◆ Provided records ◆

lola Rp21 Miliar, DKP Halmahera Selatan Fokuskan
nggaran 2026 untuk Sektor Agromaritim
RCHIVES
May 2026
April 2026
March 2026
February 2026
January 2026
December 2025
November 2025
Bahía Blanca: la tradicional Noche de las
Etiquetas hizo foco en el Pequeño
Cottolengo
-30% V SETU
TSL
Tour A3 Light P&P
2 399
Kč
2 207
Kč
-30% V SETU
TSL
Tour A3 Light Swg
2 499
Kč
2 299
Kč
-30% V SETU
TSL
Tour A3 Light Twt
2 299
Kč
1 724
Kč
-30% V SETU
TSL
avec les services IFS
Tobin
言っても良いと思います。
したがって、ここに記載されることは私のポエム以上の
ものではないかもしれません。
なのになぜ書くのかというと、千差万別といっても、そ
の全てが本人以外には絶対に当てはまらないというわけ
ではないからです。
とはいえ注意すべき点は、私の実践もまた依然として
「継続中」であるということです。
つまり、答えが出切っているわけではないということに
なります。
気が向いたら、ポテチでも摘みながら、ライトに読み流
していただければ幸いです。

◆ Work to be completed ◆
Reproduce each of the records word for word.

◆ Task result ◆
lola Rp21 Miliar, DKP Halmahera Selatan Fokuskan
nggaran 2026 untuk Sektor Agromaritim
RCHIVES
May 2026
April 2026
March 2026
February 2026
January 2026
December 2025
November 2025
Bahía Blanca: la tradicional Noche de las
Etiquetas hizo foco en el Pequeño
Cottolengo
-30% V SETU
TSL
Tour A3 Light P&P
2 399
Kč
2 207
Kč
-30% V SETU
TSL
Tour A3 Light Swg
2 499
Kč
2 299
Kč
-30% V SETU
TSL
Tour A3 Light Twt
2 299
Kč
1 724
Kč
-30% V SETU
TSL
avec les services IFS
Tobin
言っても良いと思います。
したがって、ここに記載されることは私のポエム以上の
ものではないかもしれません。
なのになぜ書くのかというと、千差万別といっても、そ
の全てが本人以外には絶対に当てはまらないというわけ
ではないからです。
とはいえ注意すべき点は、私の実践もまた依然として
「継続中」であるということです。
つまり、答えが出切っているわけではないということに
なります。
気が向いたら、ポテチでも摘みながら、ライトに読み流
していただければ幸いです。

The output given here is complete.